S.W.O.R.D. #10 annotations

Posted on Wednesday, November 17, 2021 by Paul in Annotations

As always, this post contains spoilers, and page numbers go by the digital edition.

S.W.O.R.D. vol 2 #10
“Triple Threat”
by Al Ewing, Jacopo Camagni & Fernando Sifuentes

COVER / PAGE 1: Well, it’s a S.W.O.R.D. station exploding with Wiz Kid, Cable and Storm in the background.

PAGES 2-4. Wiz Kid starts his day.

Last issue ended with the revelation that Wiz Kid is Henry Gyrich’s man inside S.W.O.R.D.. He was sitting right in front of Abigail Brand when he was talking to Gyrich, though, so there was always a suggestion that it might be a bluff.
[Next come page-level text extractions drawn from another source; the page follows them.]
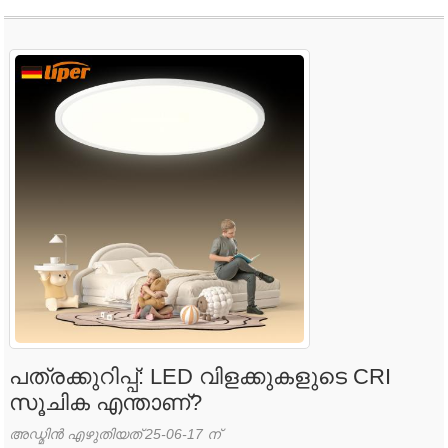
പത്രക്കുറിപ്പ്: LED വിളക്കുകളുടെ CRI
സൂചിക എന്താണ്?
അഡ്മിൻ എഴുതിയത് 25-06-17 ന്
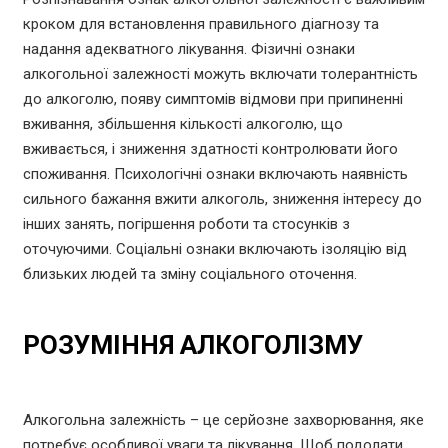
кроком для встановлення правильного діагнозу та
надання адекватного лікування. Фізичні ознаки
алкогольної залежності можуть включати толерантність
до алкоголю, появу симптомів відмови при припиненні
вживання, збільшення кількості алкоголю, що
вживається, і зниження здатності контролювати його
споживання. Психологічні ознаки включають наявність
сильного бажання вжити алкоголь, зниження інтересу до
інших занять, погіршення роботи та стосунків з
оточуючими. Соціальні ознаки включають ізоляцію від
близьких людей та зміну соціального оточення.
РОЗУМІННЯ АЛКОГОЛІЗМУ
Алкогольна залежність – це серйозне захворювання, яке
потребує особливої ​​уваги та лікування. Щоб подолати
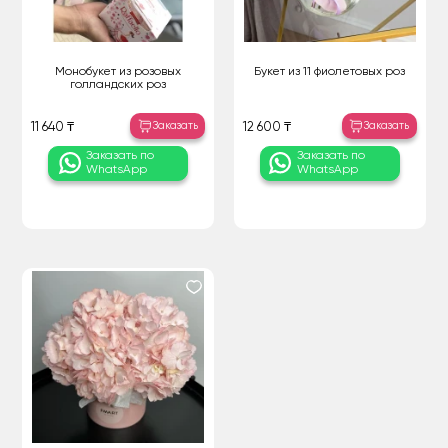
Монобукет из розовых
Букет из 11 фиолетовых роз
голландских роз
Заказать
Заказать
11 640 ₸
12 600 ₸
Заказать по
Заказать по
WhatsApp
WhatsApp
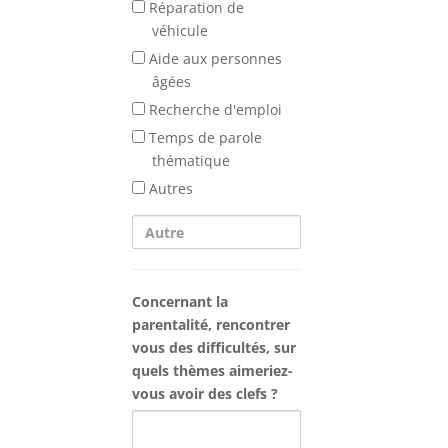
dans
soutien
Réparation de
les
pourrait
véhicule
alentours
vous
Aide aux personnes
?
aider
âgées
Si
?
Recherche d'emploi
oui,
Temps de parole
lesquels
thématique
?
Autres
Autre
Concernant la
parentalité, rencontrer
vous des difficultés, sur
quels thèmes aimeriez-
vous avoir des clefs ?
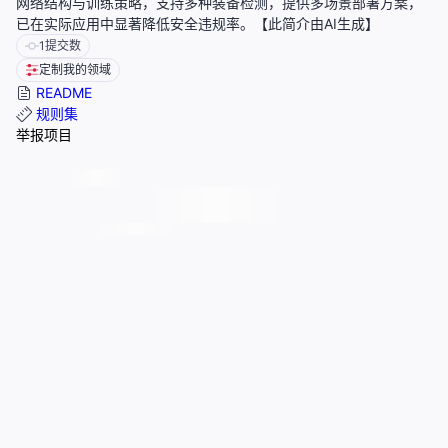
网络结构与训练策略，支持多种装备检测，提供多场景部署方案，
已在实际应用中显著降低安全违规率。【此简介由AI生成】
1
提交数
定制我的领域
README
规则集
举报项目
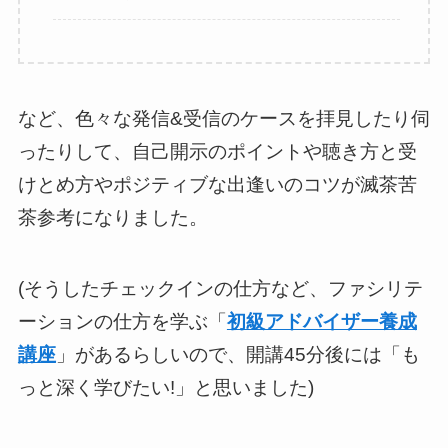
など、色々な発信&受信のケースを拝見したり伺
ったりして、自己開示のポイントや聴き方と受
けとめ方やポジティブな出逢いのコツが滅茶苦
茶参考になりました。
(そうしたチェックインの仕方など、ファシリテ
ーションの仕方を学ぶ「
初級アドバイザー養成
講座
」があるらしいので、開講45分後には「も
っと深く学びたい!」と思いました)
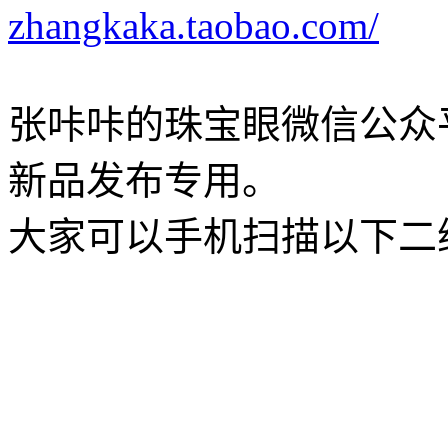
zhangkaka.taobao.com/
张咔咔的珠宝眼微信公众
新品发布专用。
大家可以手机扫描以下二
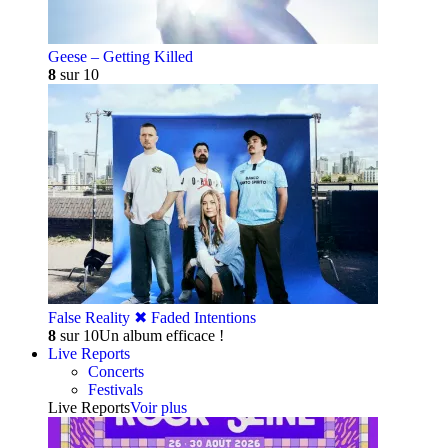
Geese – Getting Killed
8
sur 10
False Reality ✖︎ Faded Intentions
8
sur 10
Un album efficace !
Live Reports
Concerts
Festivals
Live Reports
Voir plus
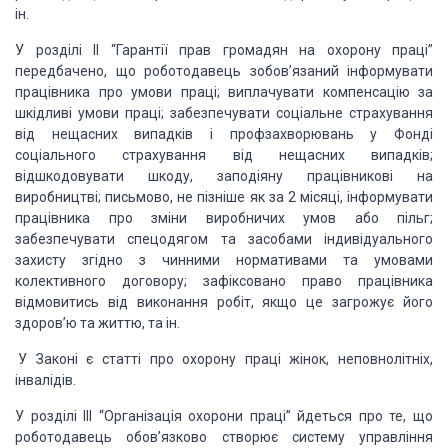
ін.
У розділі II “Гарантії прав громадян на охорону праці”
передбачено, що роботодавець зобов’язаний інформувати
працівника про умови праці; виплачувати компенсацію за
шкідливі умови праці; забезпечувати соціальне страхування
від нещасних випадків і профзахворювань у Фонді
соціального страхування від нещасних випадків;
відшкодовувати шкоду, заподіяну працівникові на
виробництві; письмово, не пізніше як за 2 місяці, інформувати
працівника про зміни виробничих умов або пільг;
забезпечувати спецодягом та засобами індивідуального
захисту згідно з чинними нормативами та умовами
колективного договору; зафіксовано право працівника
відмовитись від виконання робіт, якщо це загрожує його
здоров’ю та життю, та ін.
У Законі є статті про охорону праці жінок, неповнолітніх,
інвалідів.
У розділі III “Організація охорони праці” йдеться про те, що
роботодавець обов’язково створює систему управління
Much of this issue is devoted to teasing the possibility that Wiz Kid might genuinely have turned on S.W.O.R.D., specifically because he sees no real difference between humans and mutants in terms of the way they treat him, in particular as regards his wheelchair use.

I don’t think Wiz Kid’s dyslexia has come up in quite some time, but it was indeed mentioned in his first appearance, X-Terminators #1.

Wiz Kid points out that the outer housing of his chair is designed in echo of the aesthetic of Professor X’s 90s hoverchair, but he seems to prefer using a smaller, inner chair in private. There’s a suggestion that the big hoverchair is for show, with its deliberate echo of X-Men iconography.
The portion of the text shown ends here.